Let’s walk through perhaps the most likely example of data loss during our working day, when a user accidentally deletes a file (taking an InDesign page as our file):
Because of the way deletes work over AFP & SMB, the deleted file is removed immediately, in contrast to a local delete requiring two steps to complete (usually): the file is moved to the trash, the trash is emptied.
First, the local backups are checked. In the lucky case, a backup has run recently (and completed timely!), otherwise you could face up to three hours’ data loss, which could be all of the work on that page.

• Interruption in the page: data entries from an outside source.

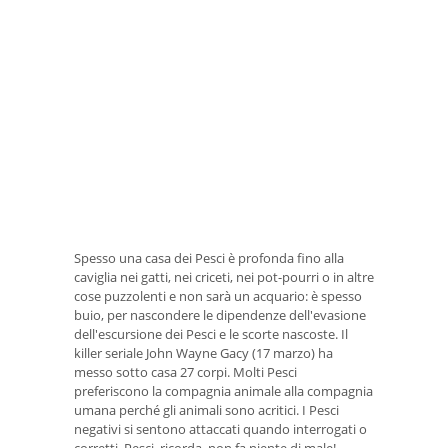
Spesso una casa dei Pesci è profonda fino alla
caviglia nei gatti, nei criceti, nei pot-pourri o in altre
cose puzzolenti e non sarà un acquario: è spesso
buio, per nascondere le dipendenze dell'evasione
dell'escursione dei Pesci e le scorte nascoste. Il
killer seriale John Wayne Gacy (17 marzo) ha
messo sotto casa 27 corpi. Molti Pesci
preferiscono la compagnia animale alla compagnia
umana perché gli animali sono acritici. I Pesci
negativi si sentono attaccati quando interrogati o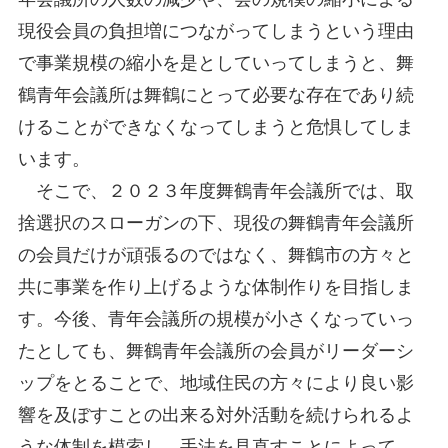
現役会員の負担増につながってしまうという理由
で事業規模の縮小を是としていってしまうと、舞
鶴青年会議所は舞鶴にとって必要な存在であり続
けることができなくなってしまうと危惧してしま
います。
そこで、２０２３年度舞鶴青年会議所では、取
捨選択のスローガンの下、現役の舞鶴青年会議所
の会員だけが頑張るのではなく、舞鶴市の方々と
共に事業を作り上げるような体制作りを目指しま
す。今後、青年会議所の規模が小さくなっていっ
たとしても、舞鶴青年会議所の会員がリーダーシ
ップをとることで、地域住民の方々により良い影
響を及ぼすことの出来る対外活動を続けられるよ
うな体制を模索し、手法を見直すことによって、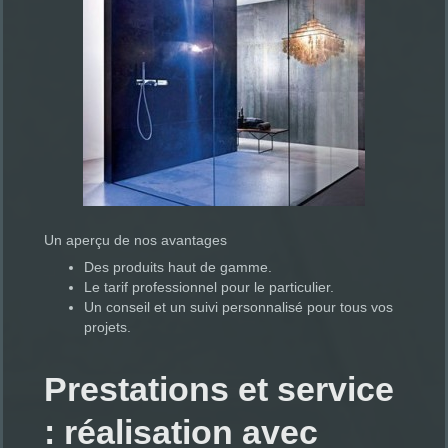
Un aperçu de nos avantages
Des produits haut de gamme.
Le tarif professionnel pour le particulier.
Un conseil et un suivi personnalisé pour tous vos
projets.
Prestations et service
: réalisation avec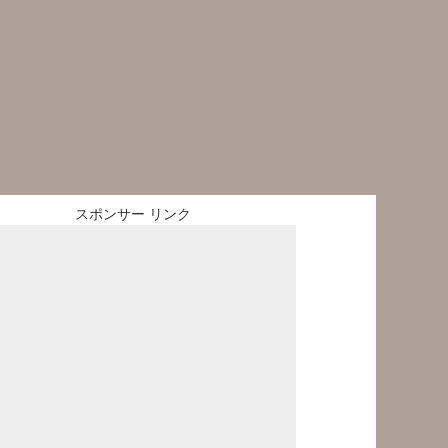
スポンサー リンク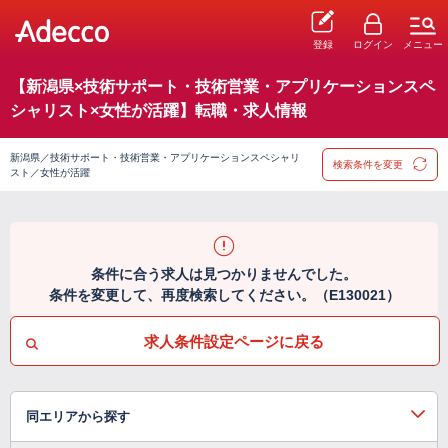
登録
ログイン
メニュー
【新潟県×技術サポート・技術営業・アプリケーションスペ
シャリスト×女性が活躍】転職・求人情報
新潟県／技術サポート・技術営業・アプリケーションスペシャリ
検索条件を変更
スト／女性が活躍
条件に合う求人は見つかりませんでした。
条件を変更して、再度検索してください。（E130021）
求人条件設定ページに戻る
同エリアから探す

If the page was created on a previous day (uncommon) then you’d also check the daily local backups, hoping that the page was substantially complete at that point.
Then you’d check the remote backups, hoping that (like above) the page was substantially complete at the point that the backup ran and that you have the three-to-five hours needed for the restore to begin.
It’s perhaps clear that the chances of recovering your work are not good. It gets even worse when you consider the next common case: that a user modifies a complete page, destroying the original work, and that modified version replaces the original on the more-frequent local backups.
(When I was very new at the Star I did something similar. I was asked to work on a features page for the following day. I opened up the corresponding page for edition to save a copy but for whatever reason didn’t — and began to work on the “live” page for edition. When this was noticed — close to deadline! — I was thankfully able to undo my way back to the original state, as I hadn’t closed InDesign since opening it. It was an incredibly close call that still makes me feel queasy when I think about it.)
So while we did have a strategy that included both local and remote backups, it was effectively useless. That everything locally was in RAID 1 — meaning that if one drive of a mirror fails, you don’t lose data — I think just shows that when it was set up, the core purpose of backing up our data was misunderstood.
We had copies of our business-critical data, but constructed in such a way that protection against drive failure was far, far more important that the much more common case of restoring fast-changing files. In this system, you could have five drives die and still have a copy of our server data locally, or all six die (perhaps in a fire) and be able to recover remotely.
To sum up, it was reasonable protection for a rare event but little protection for a common event.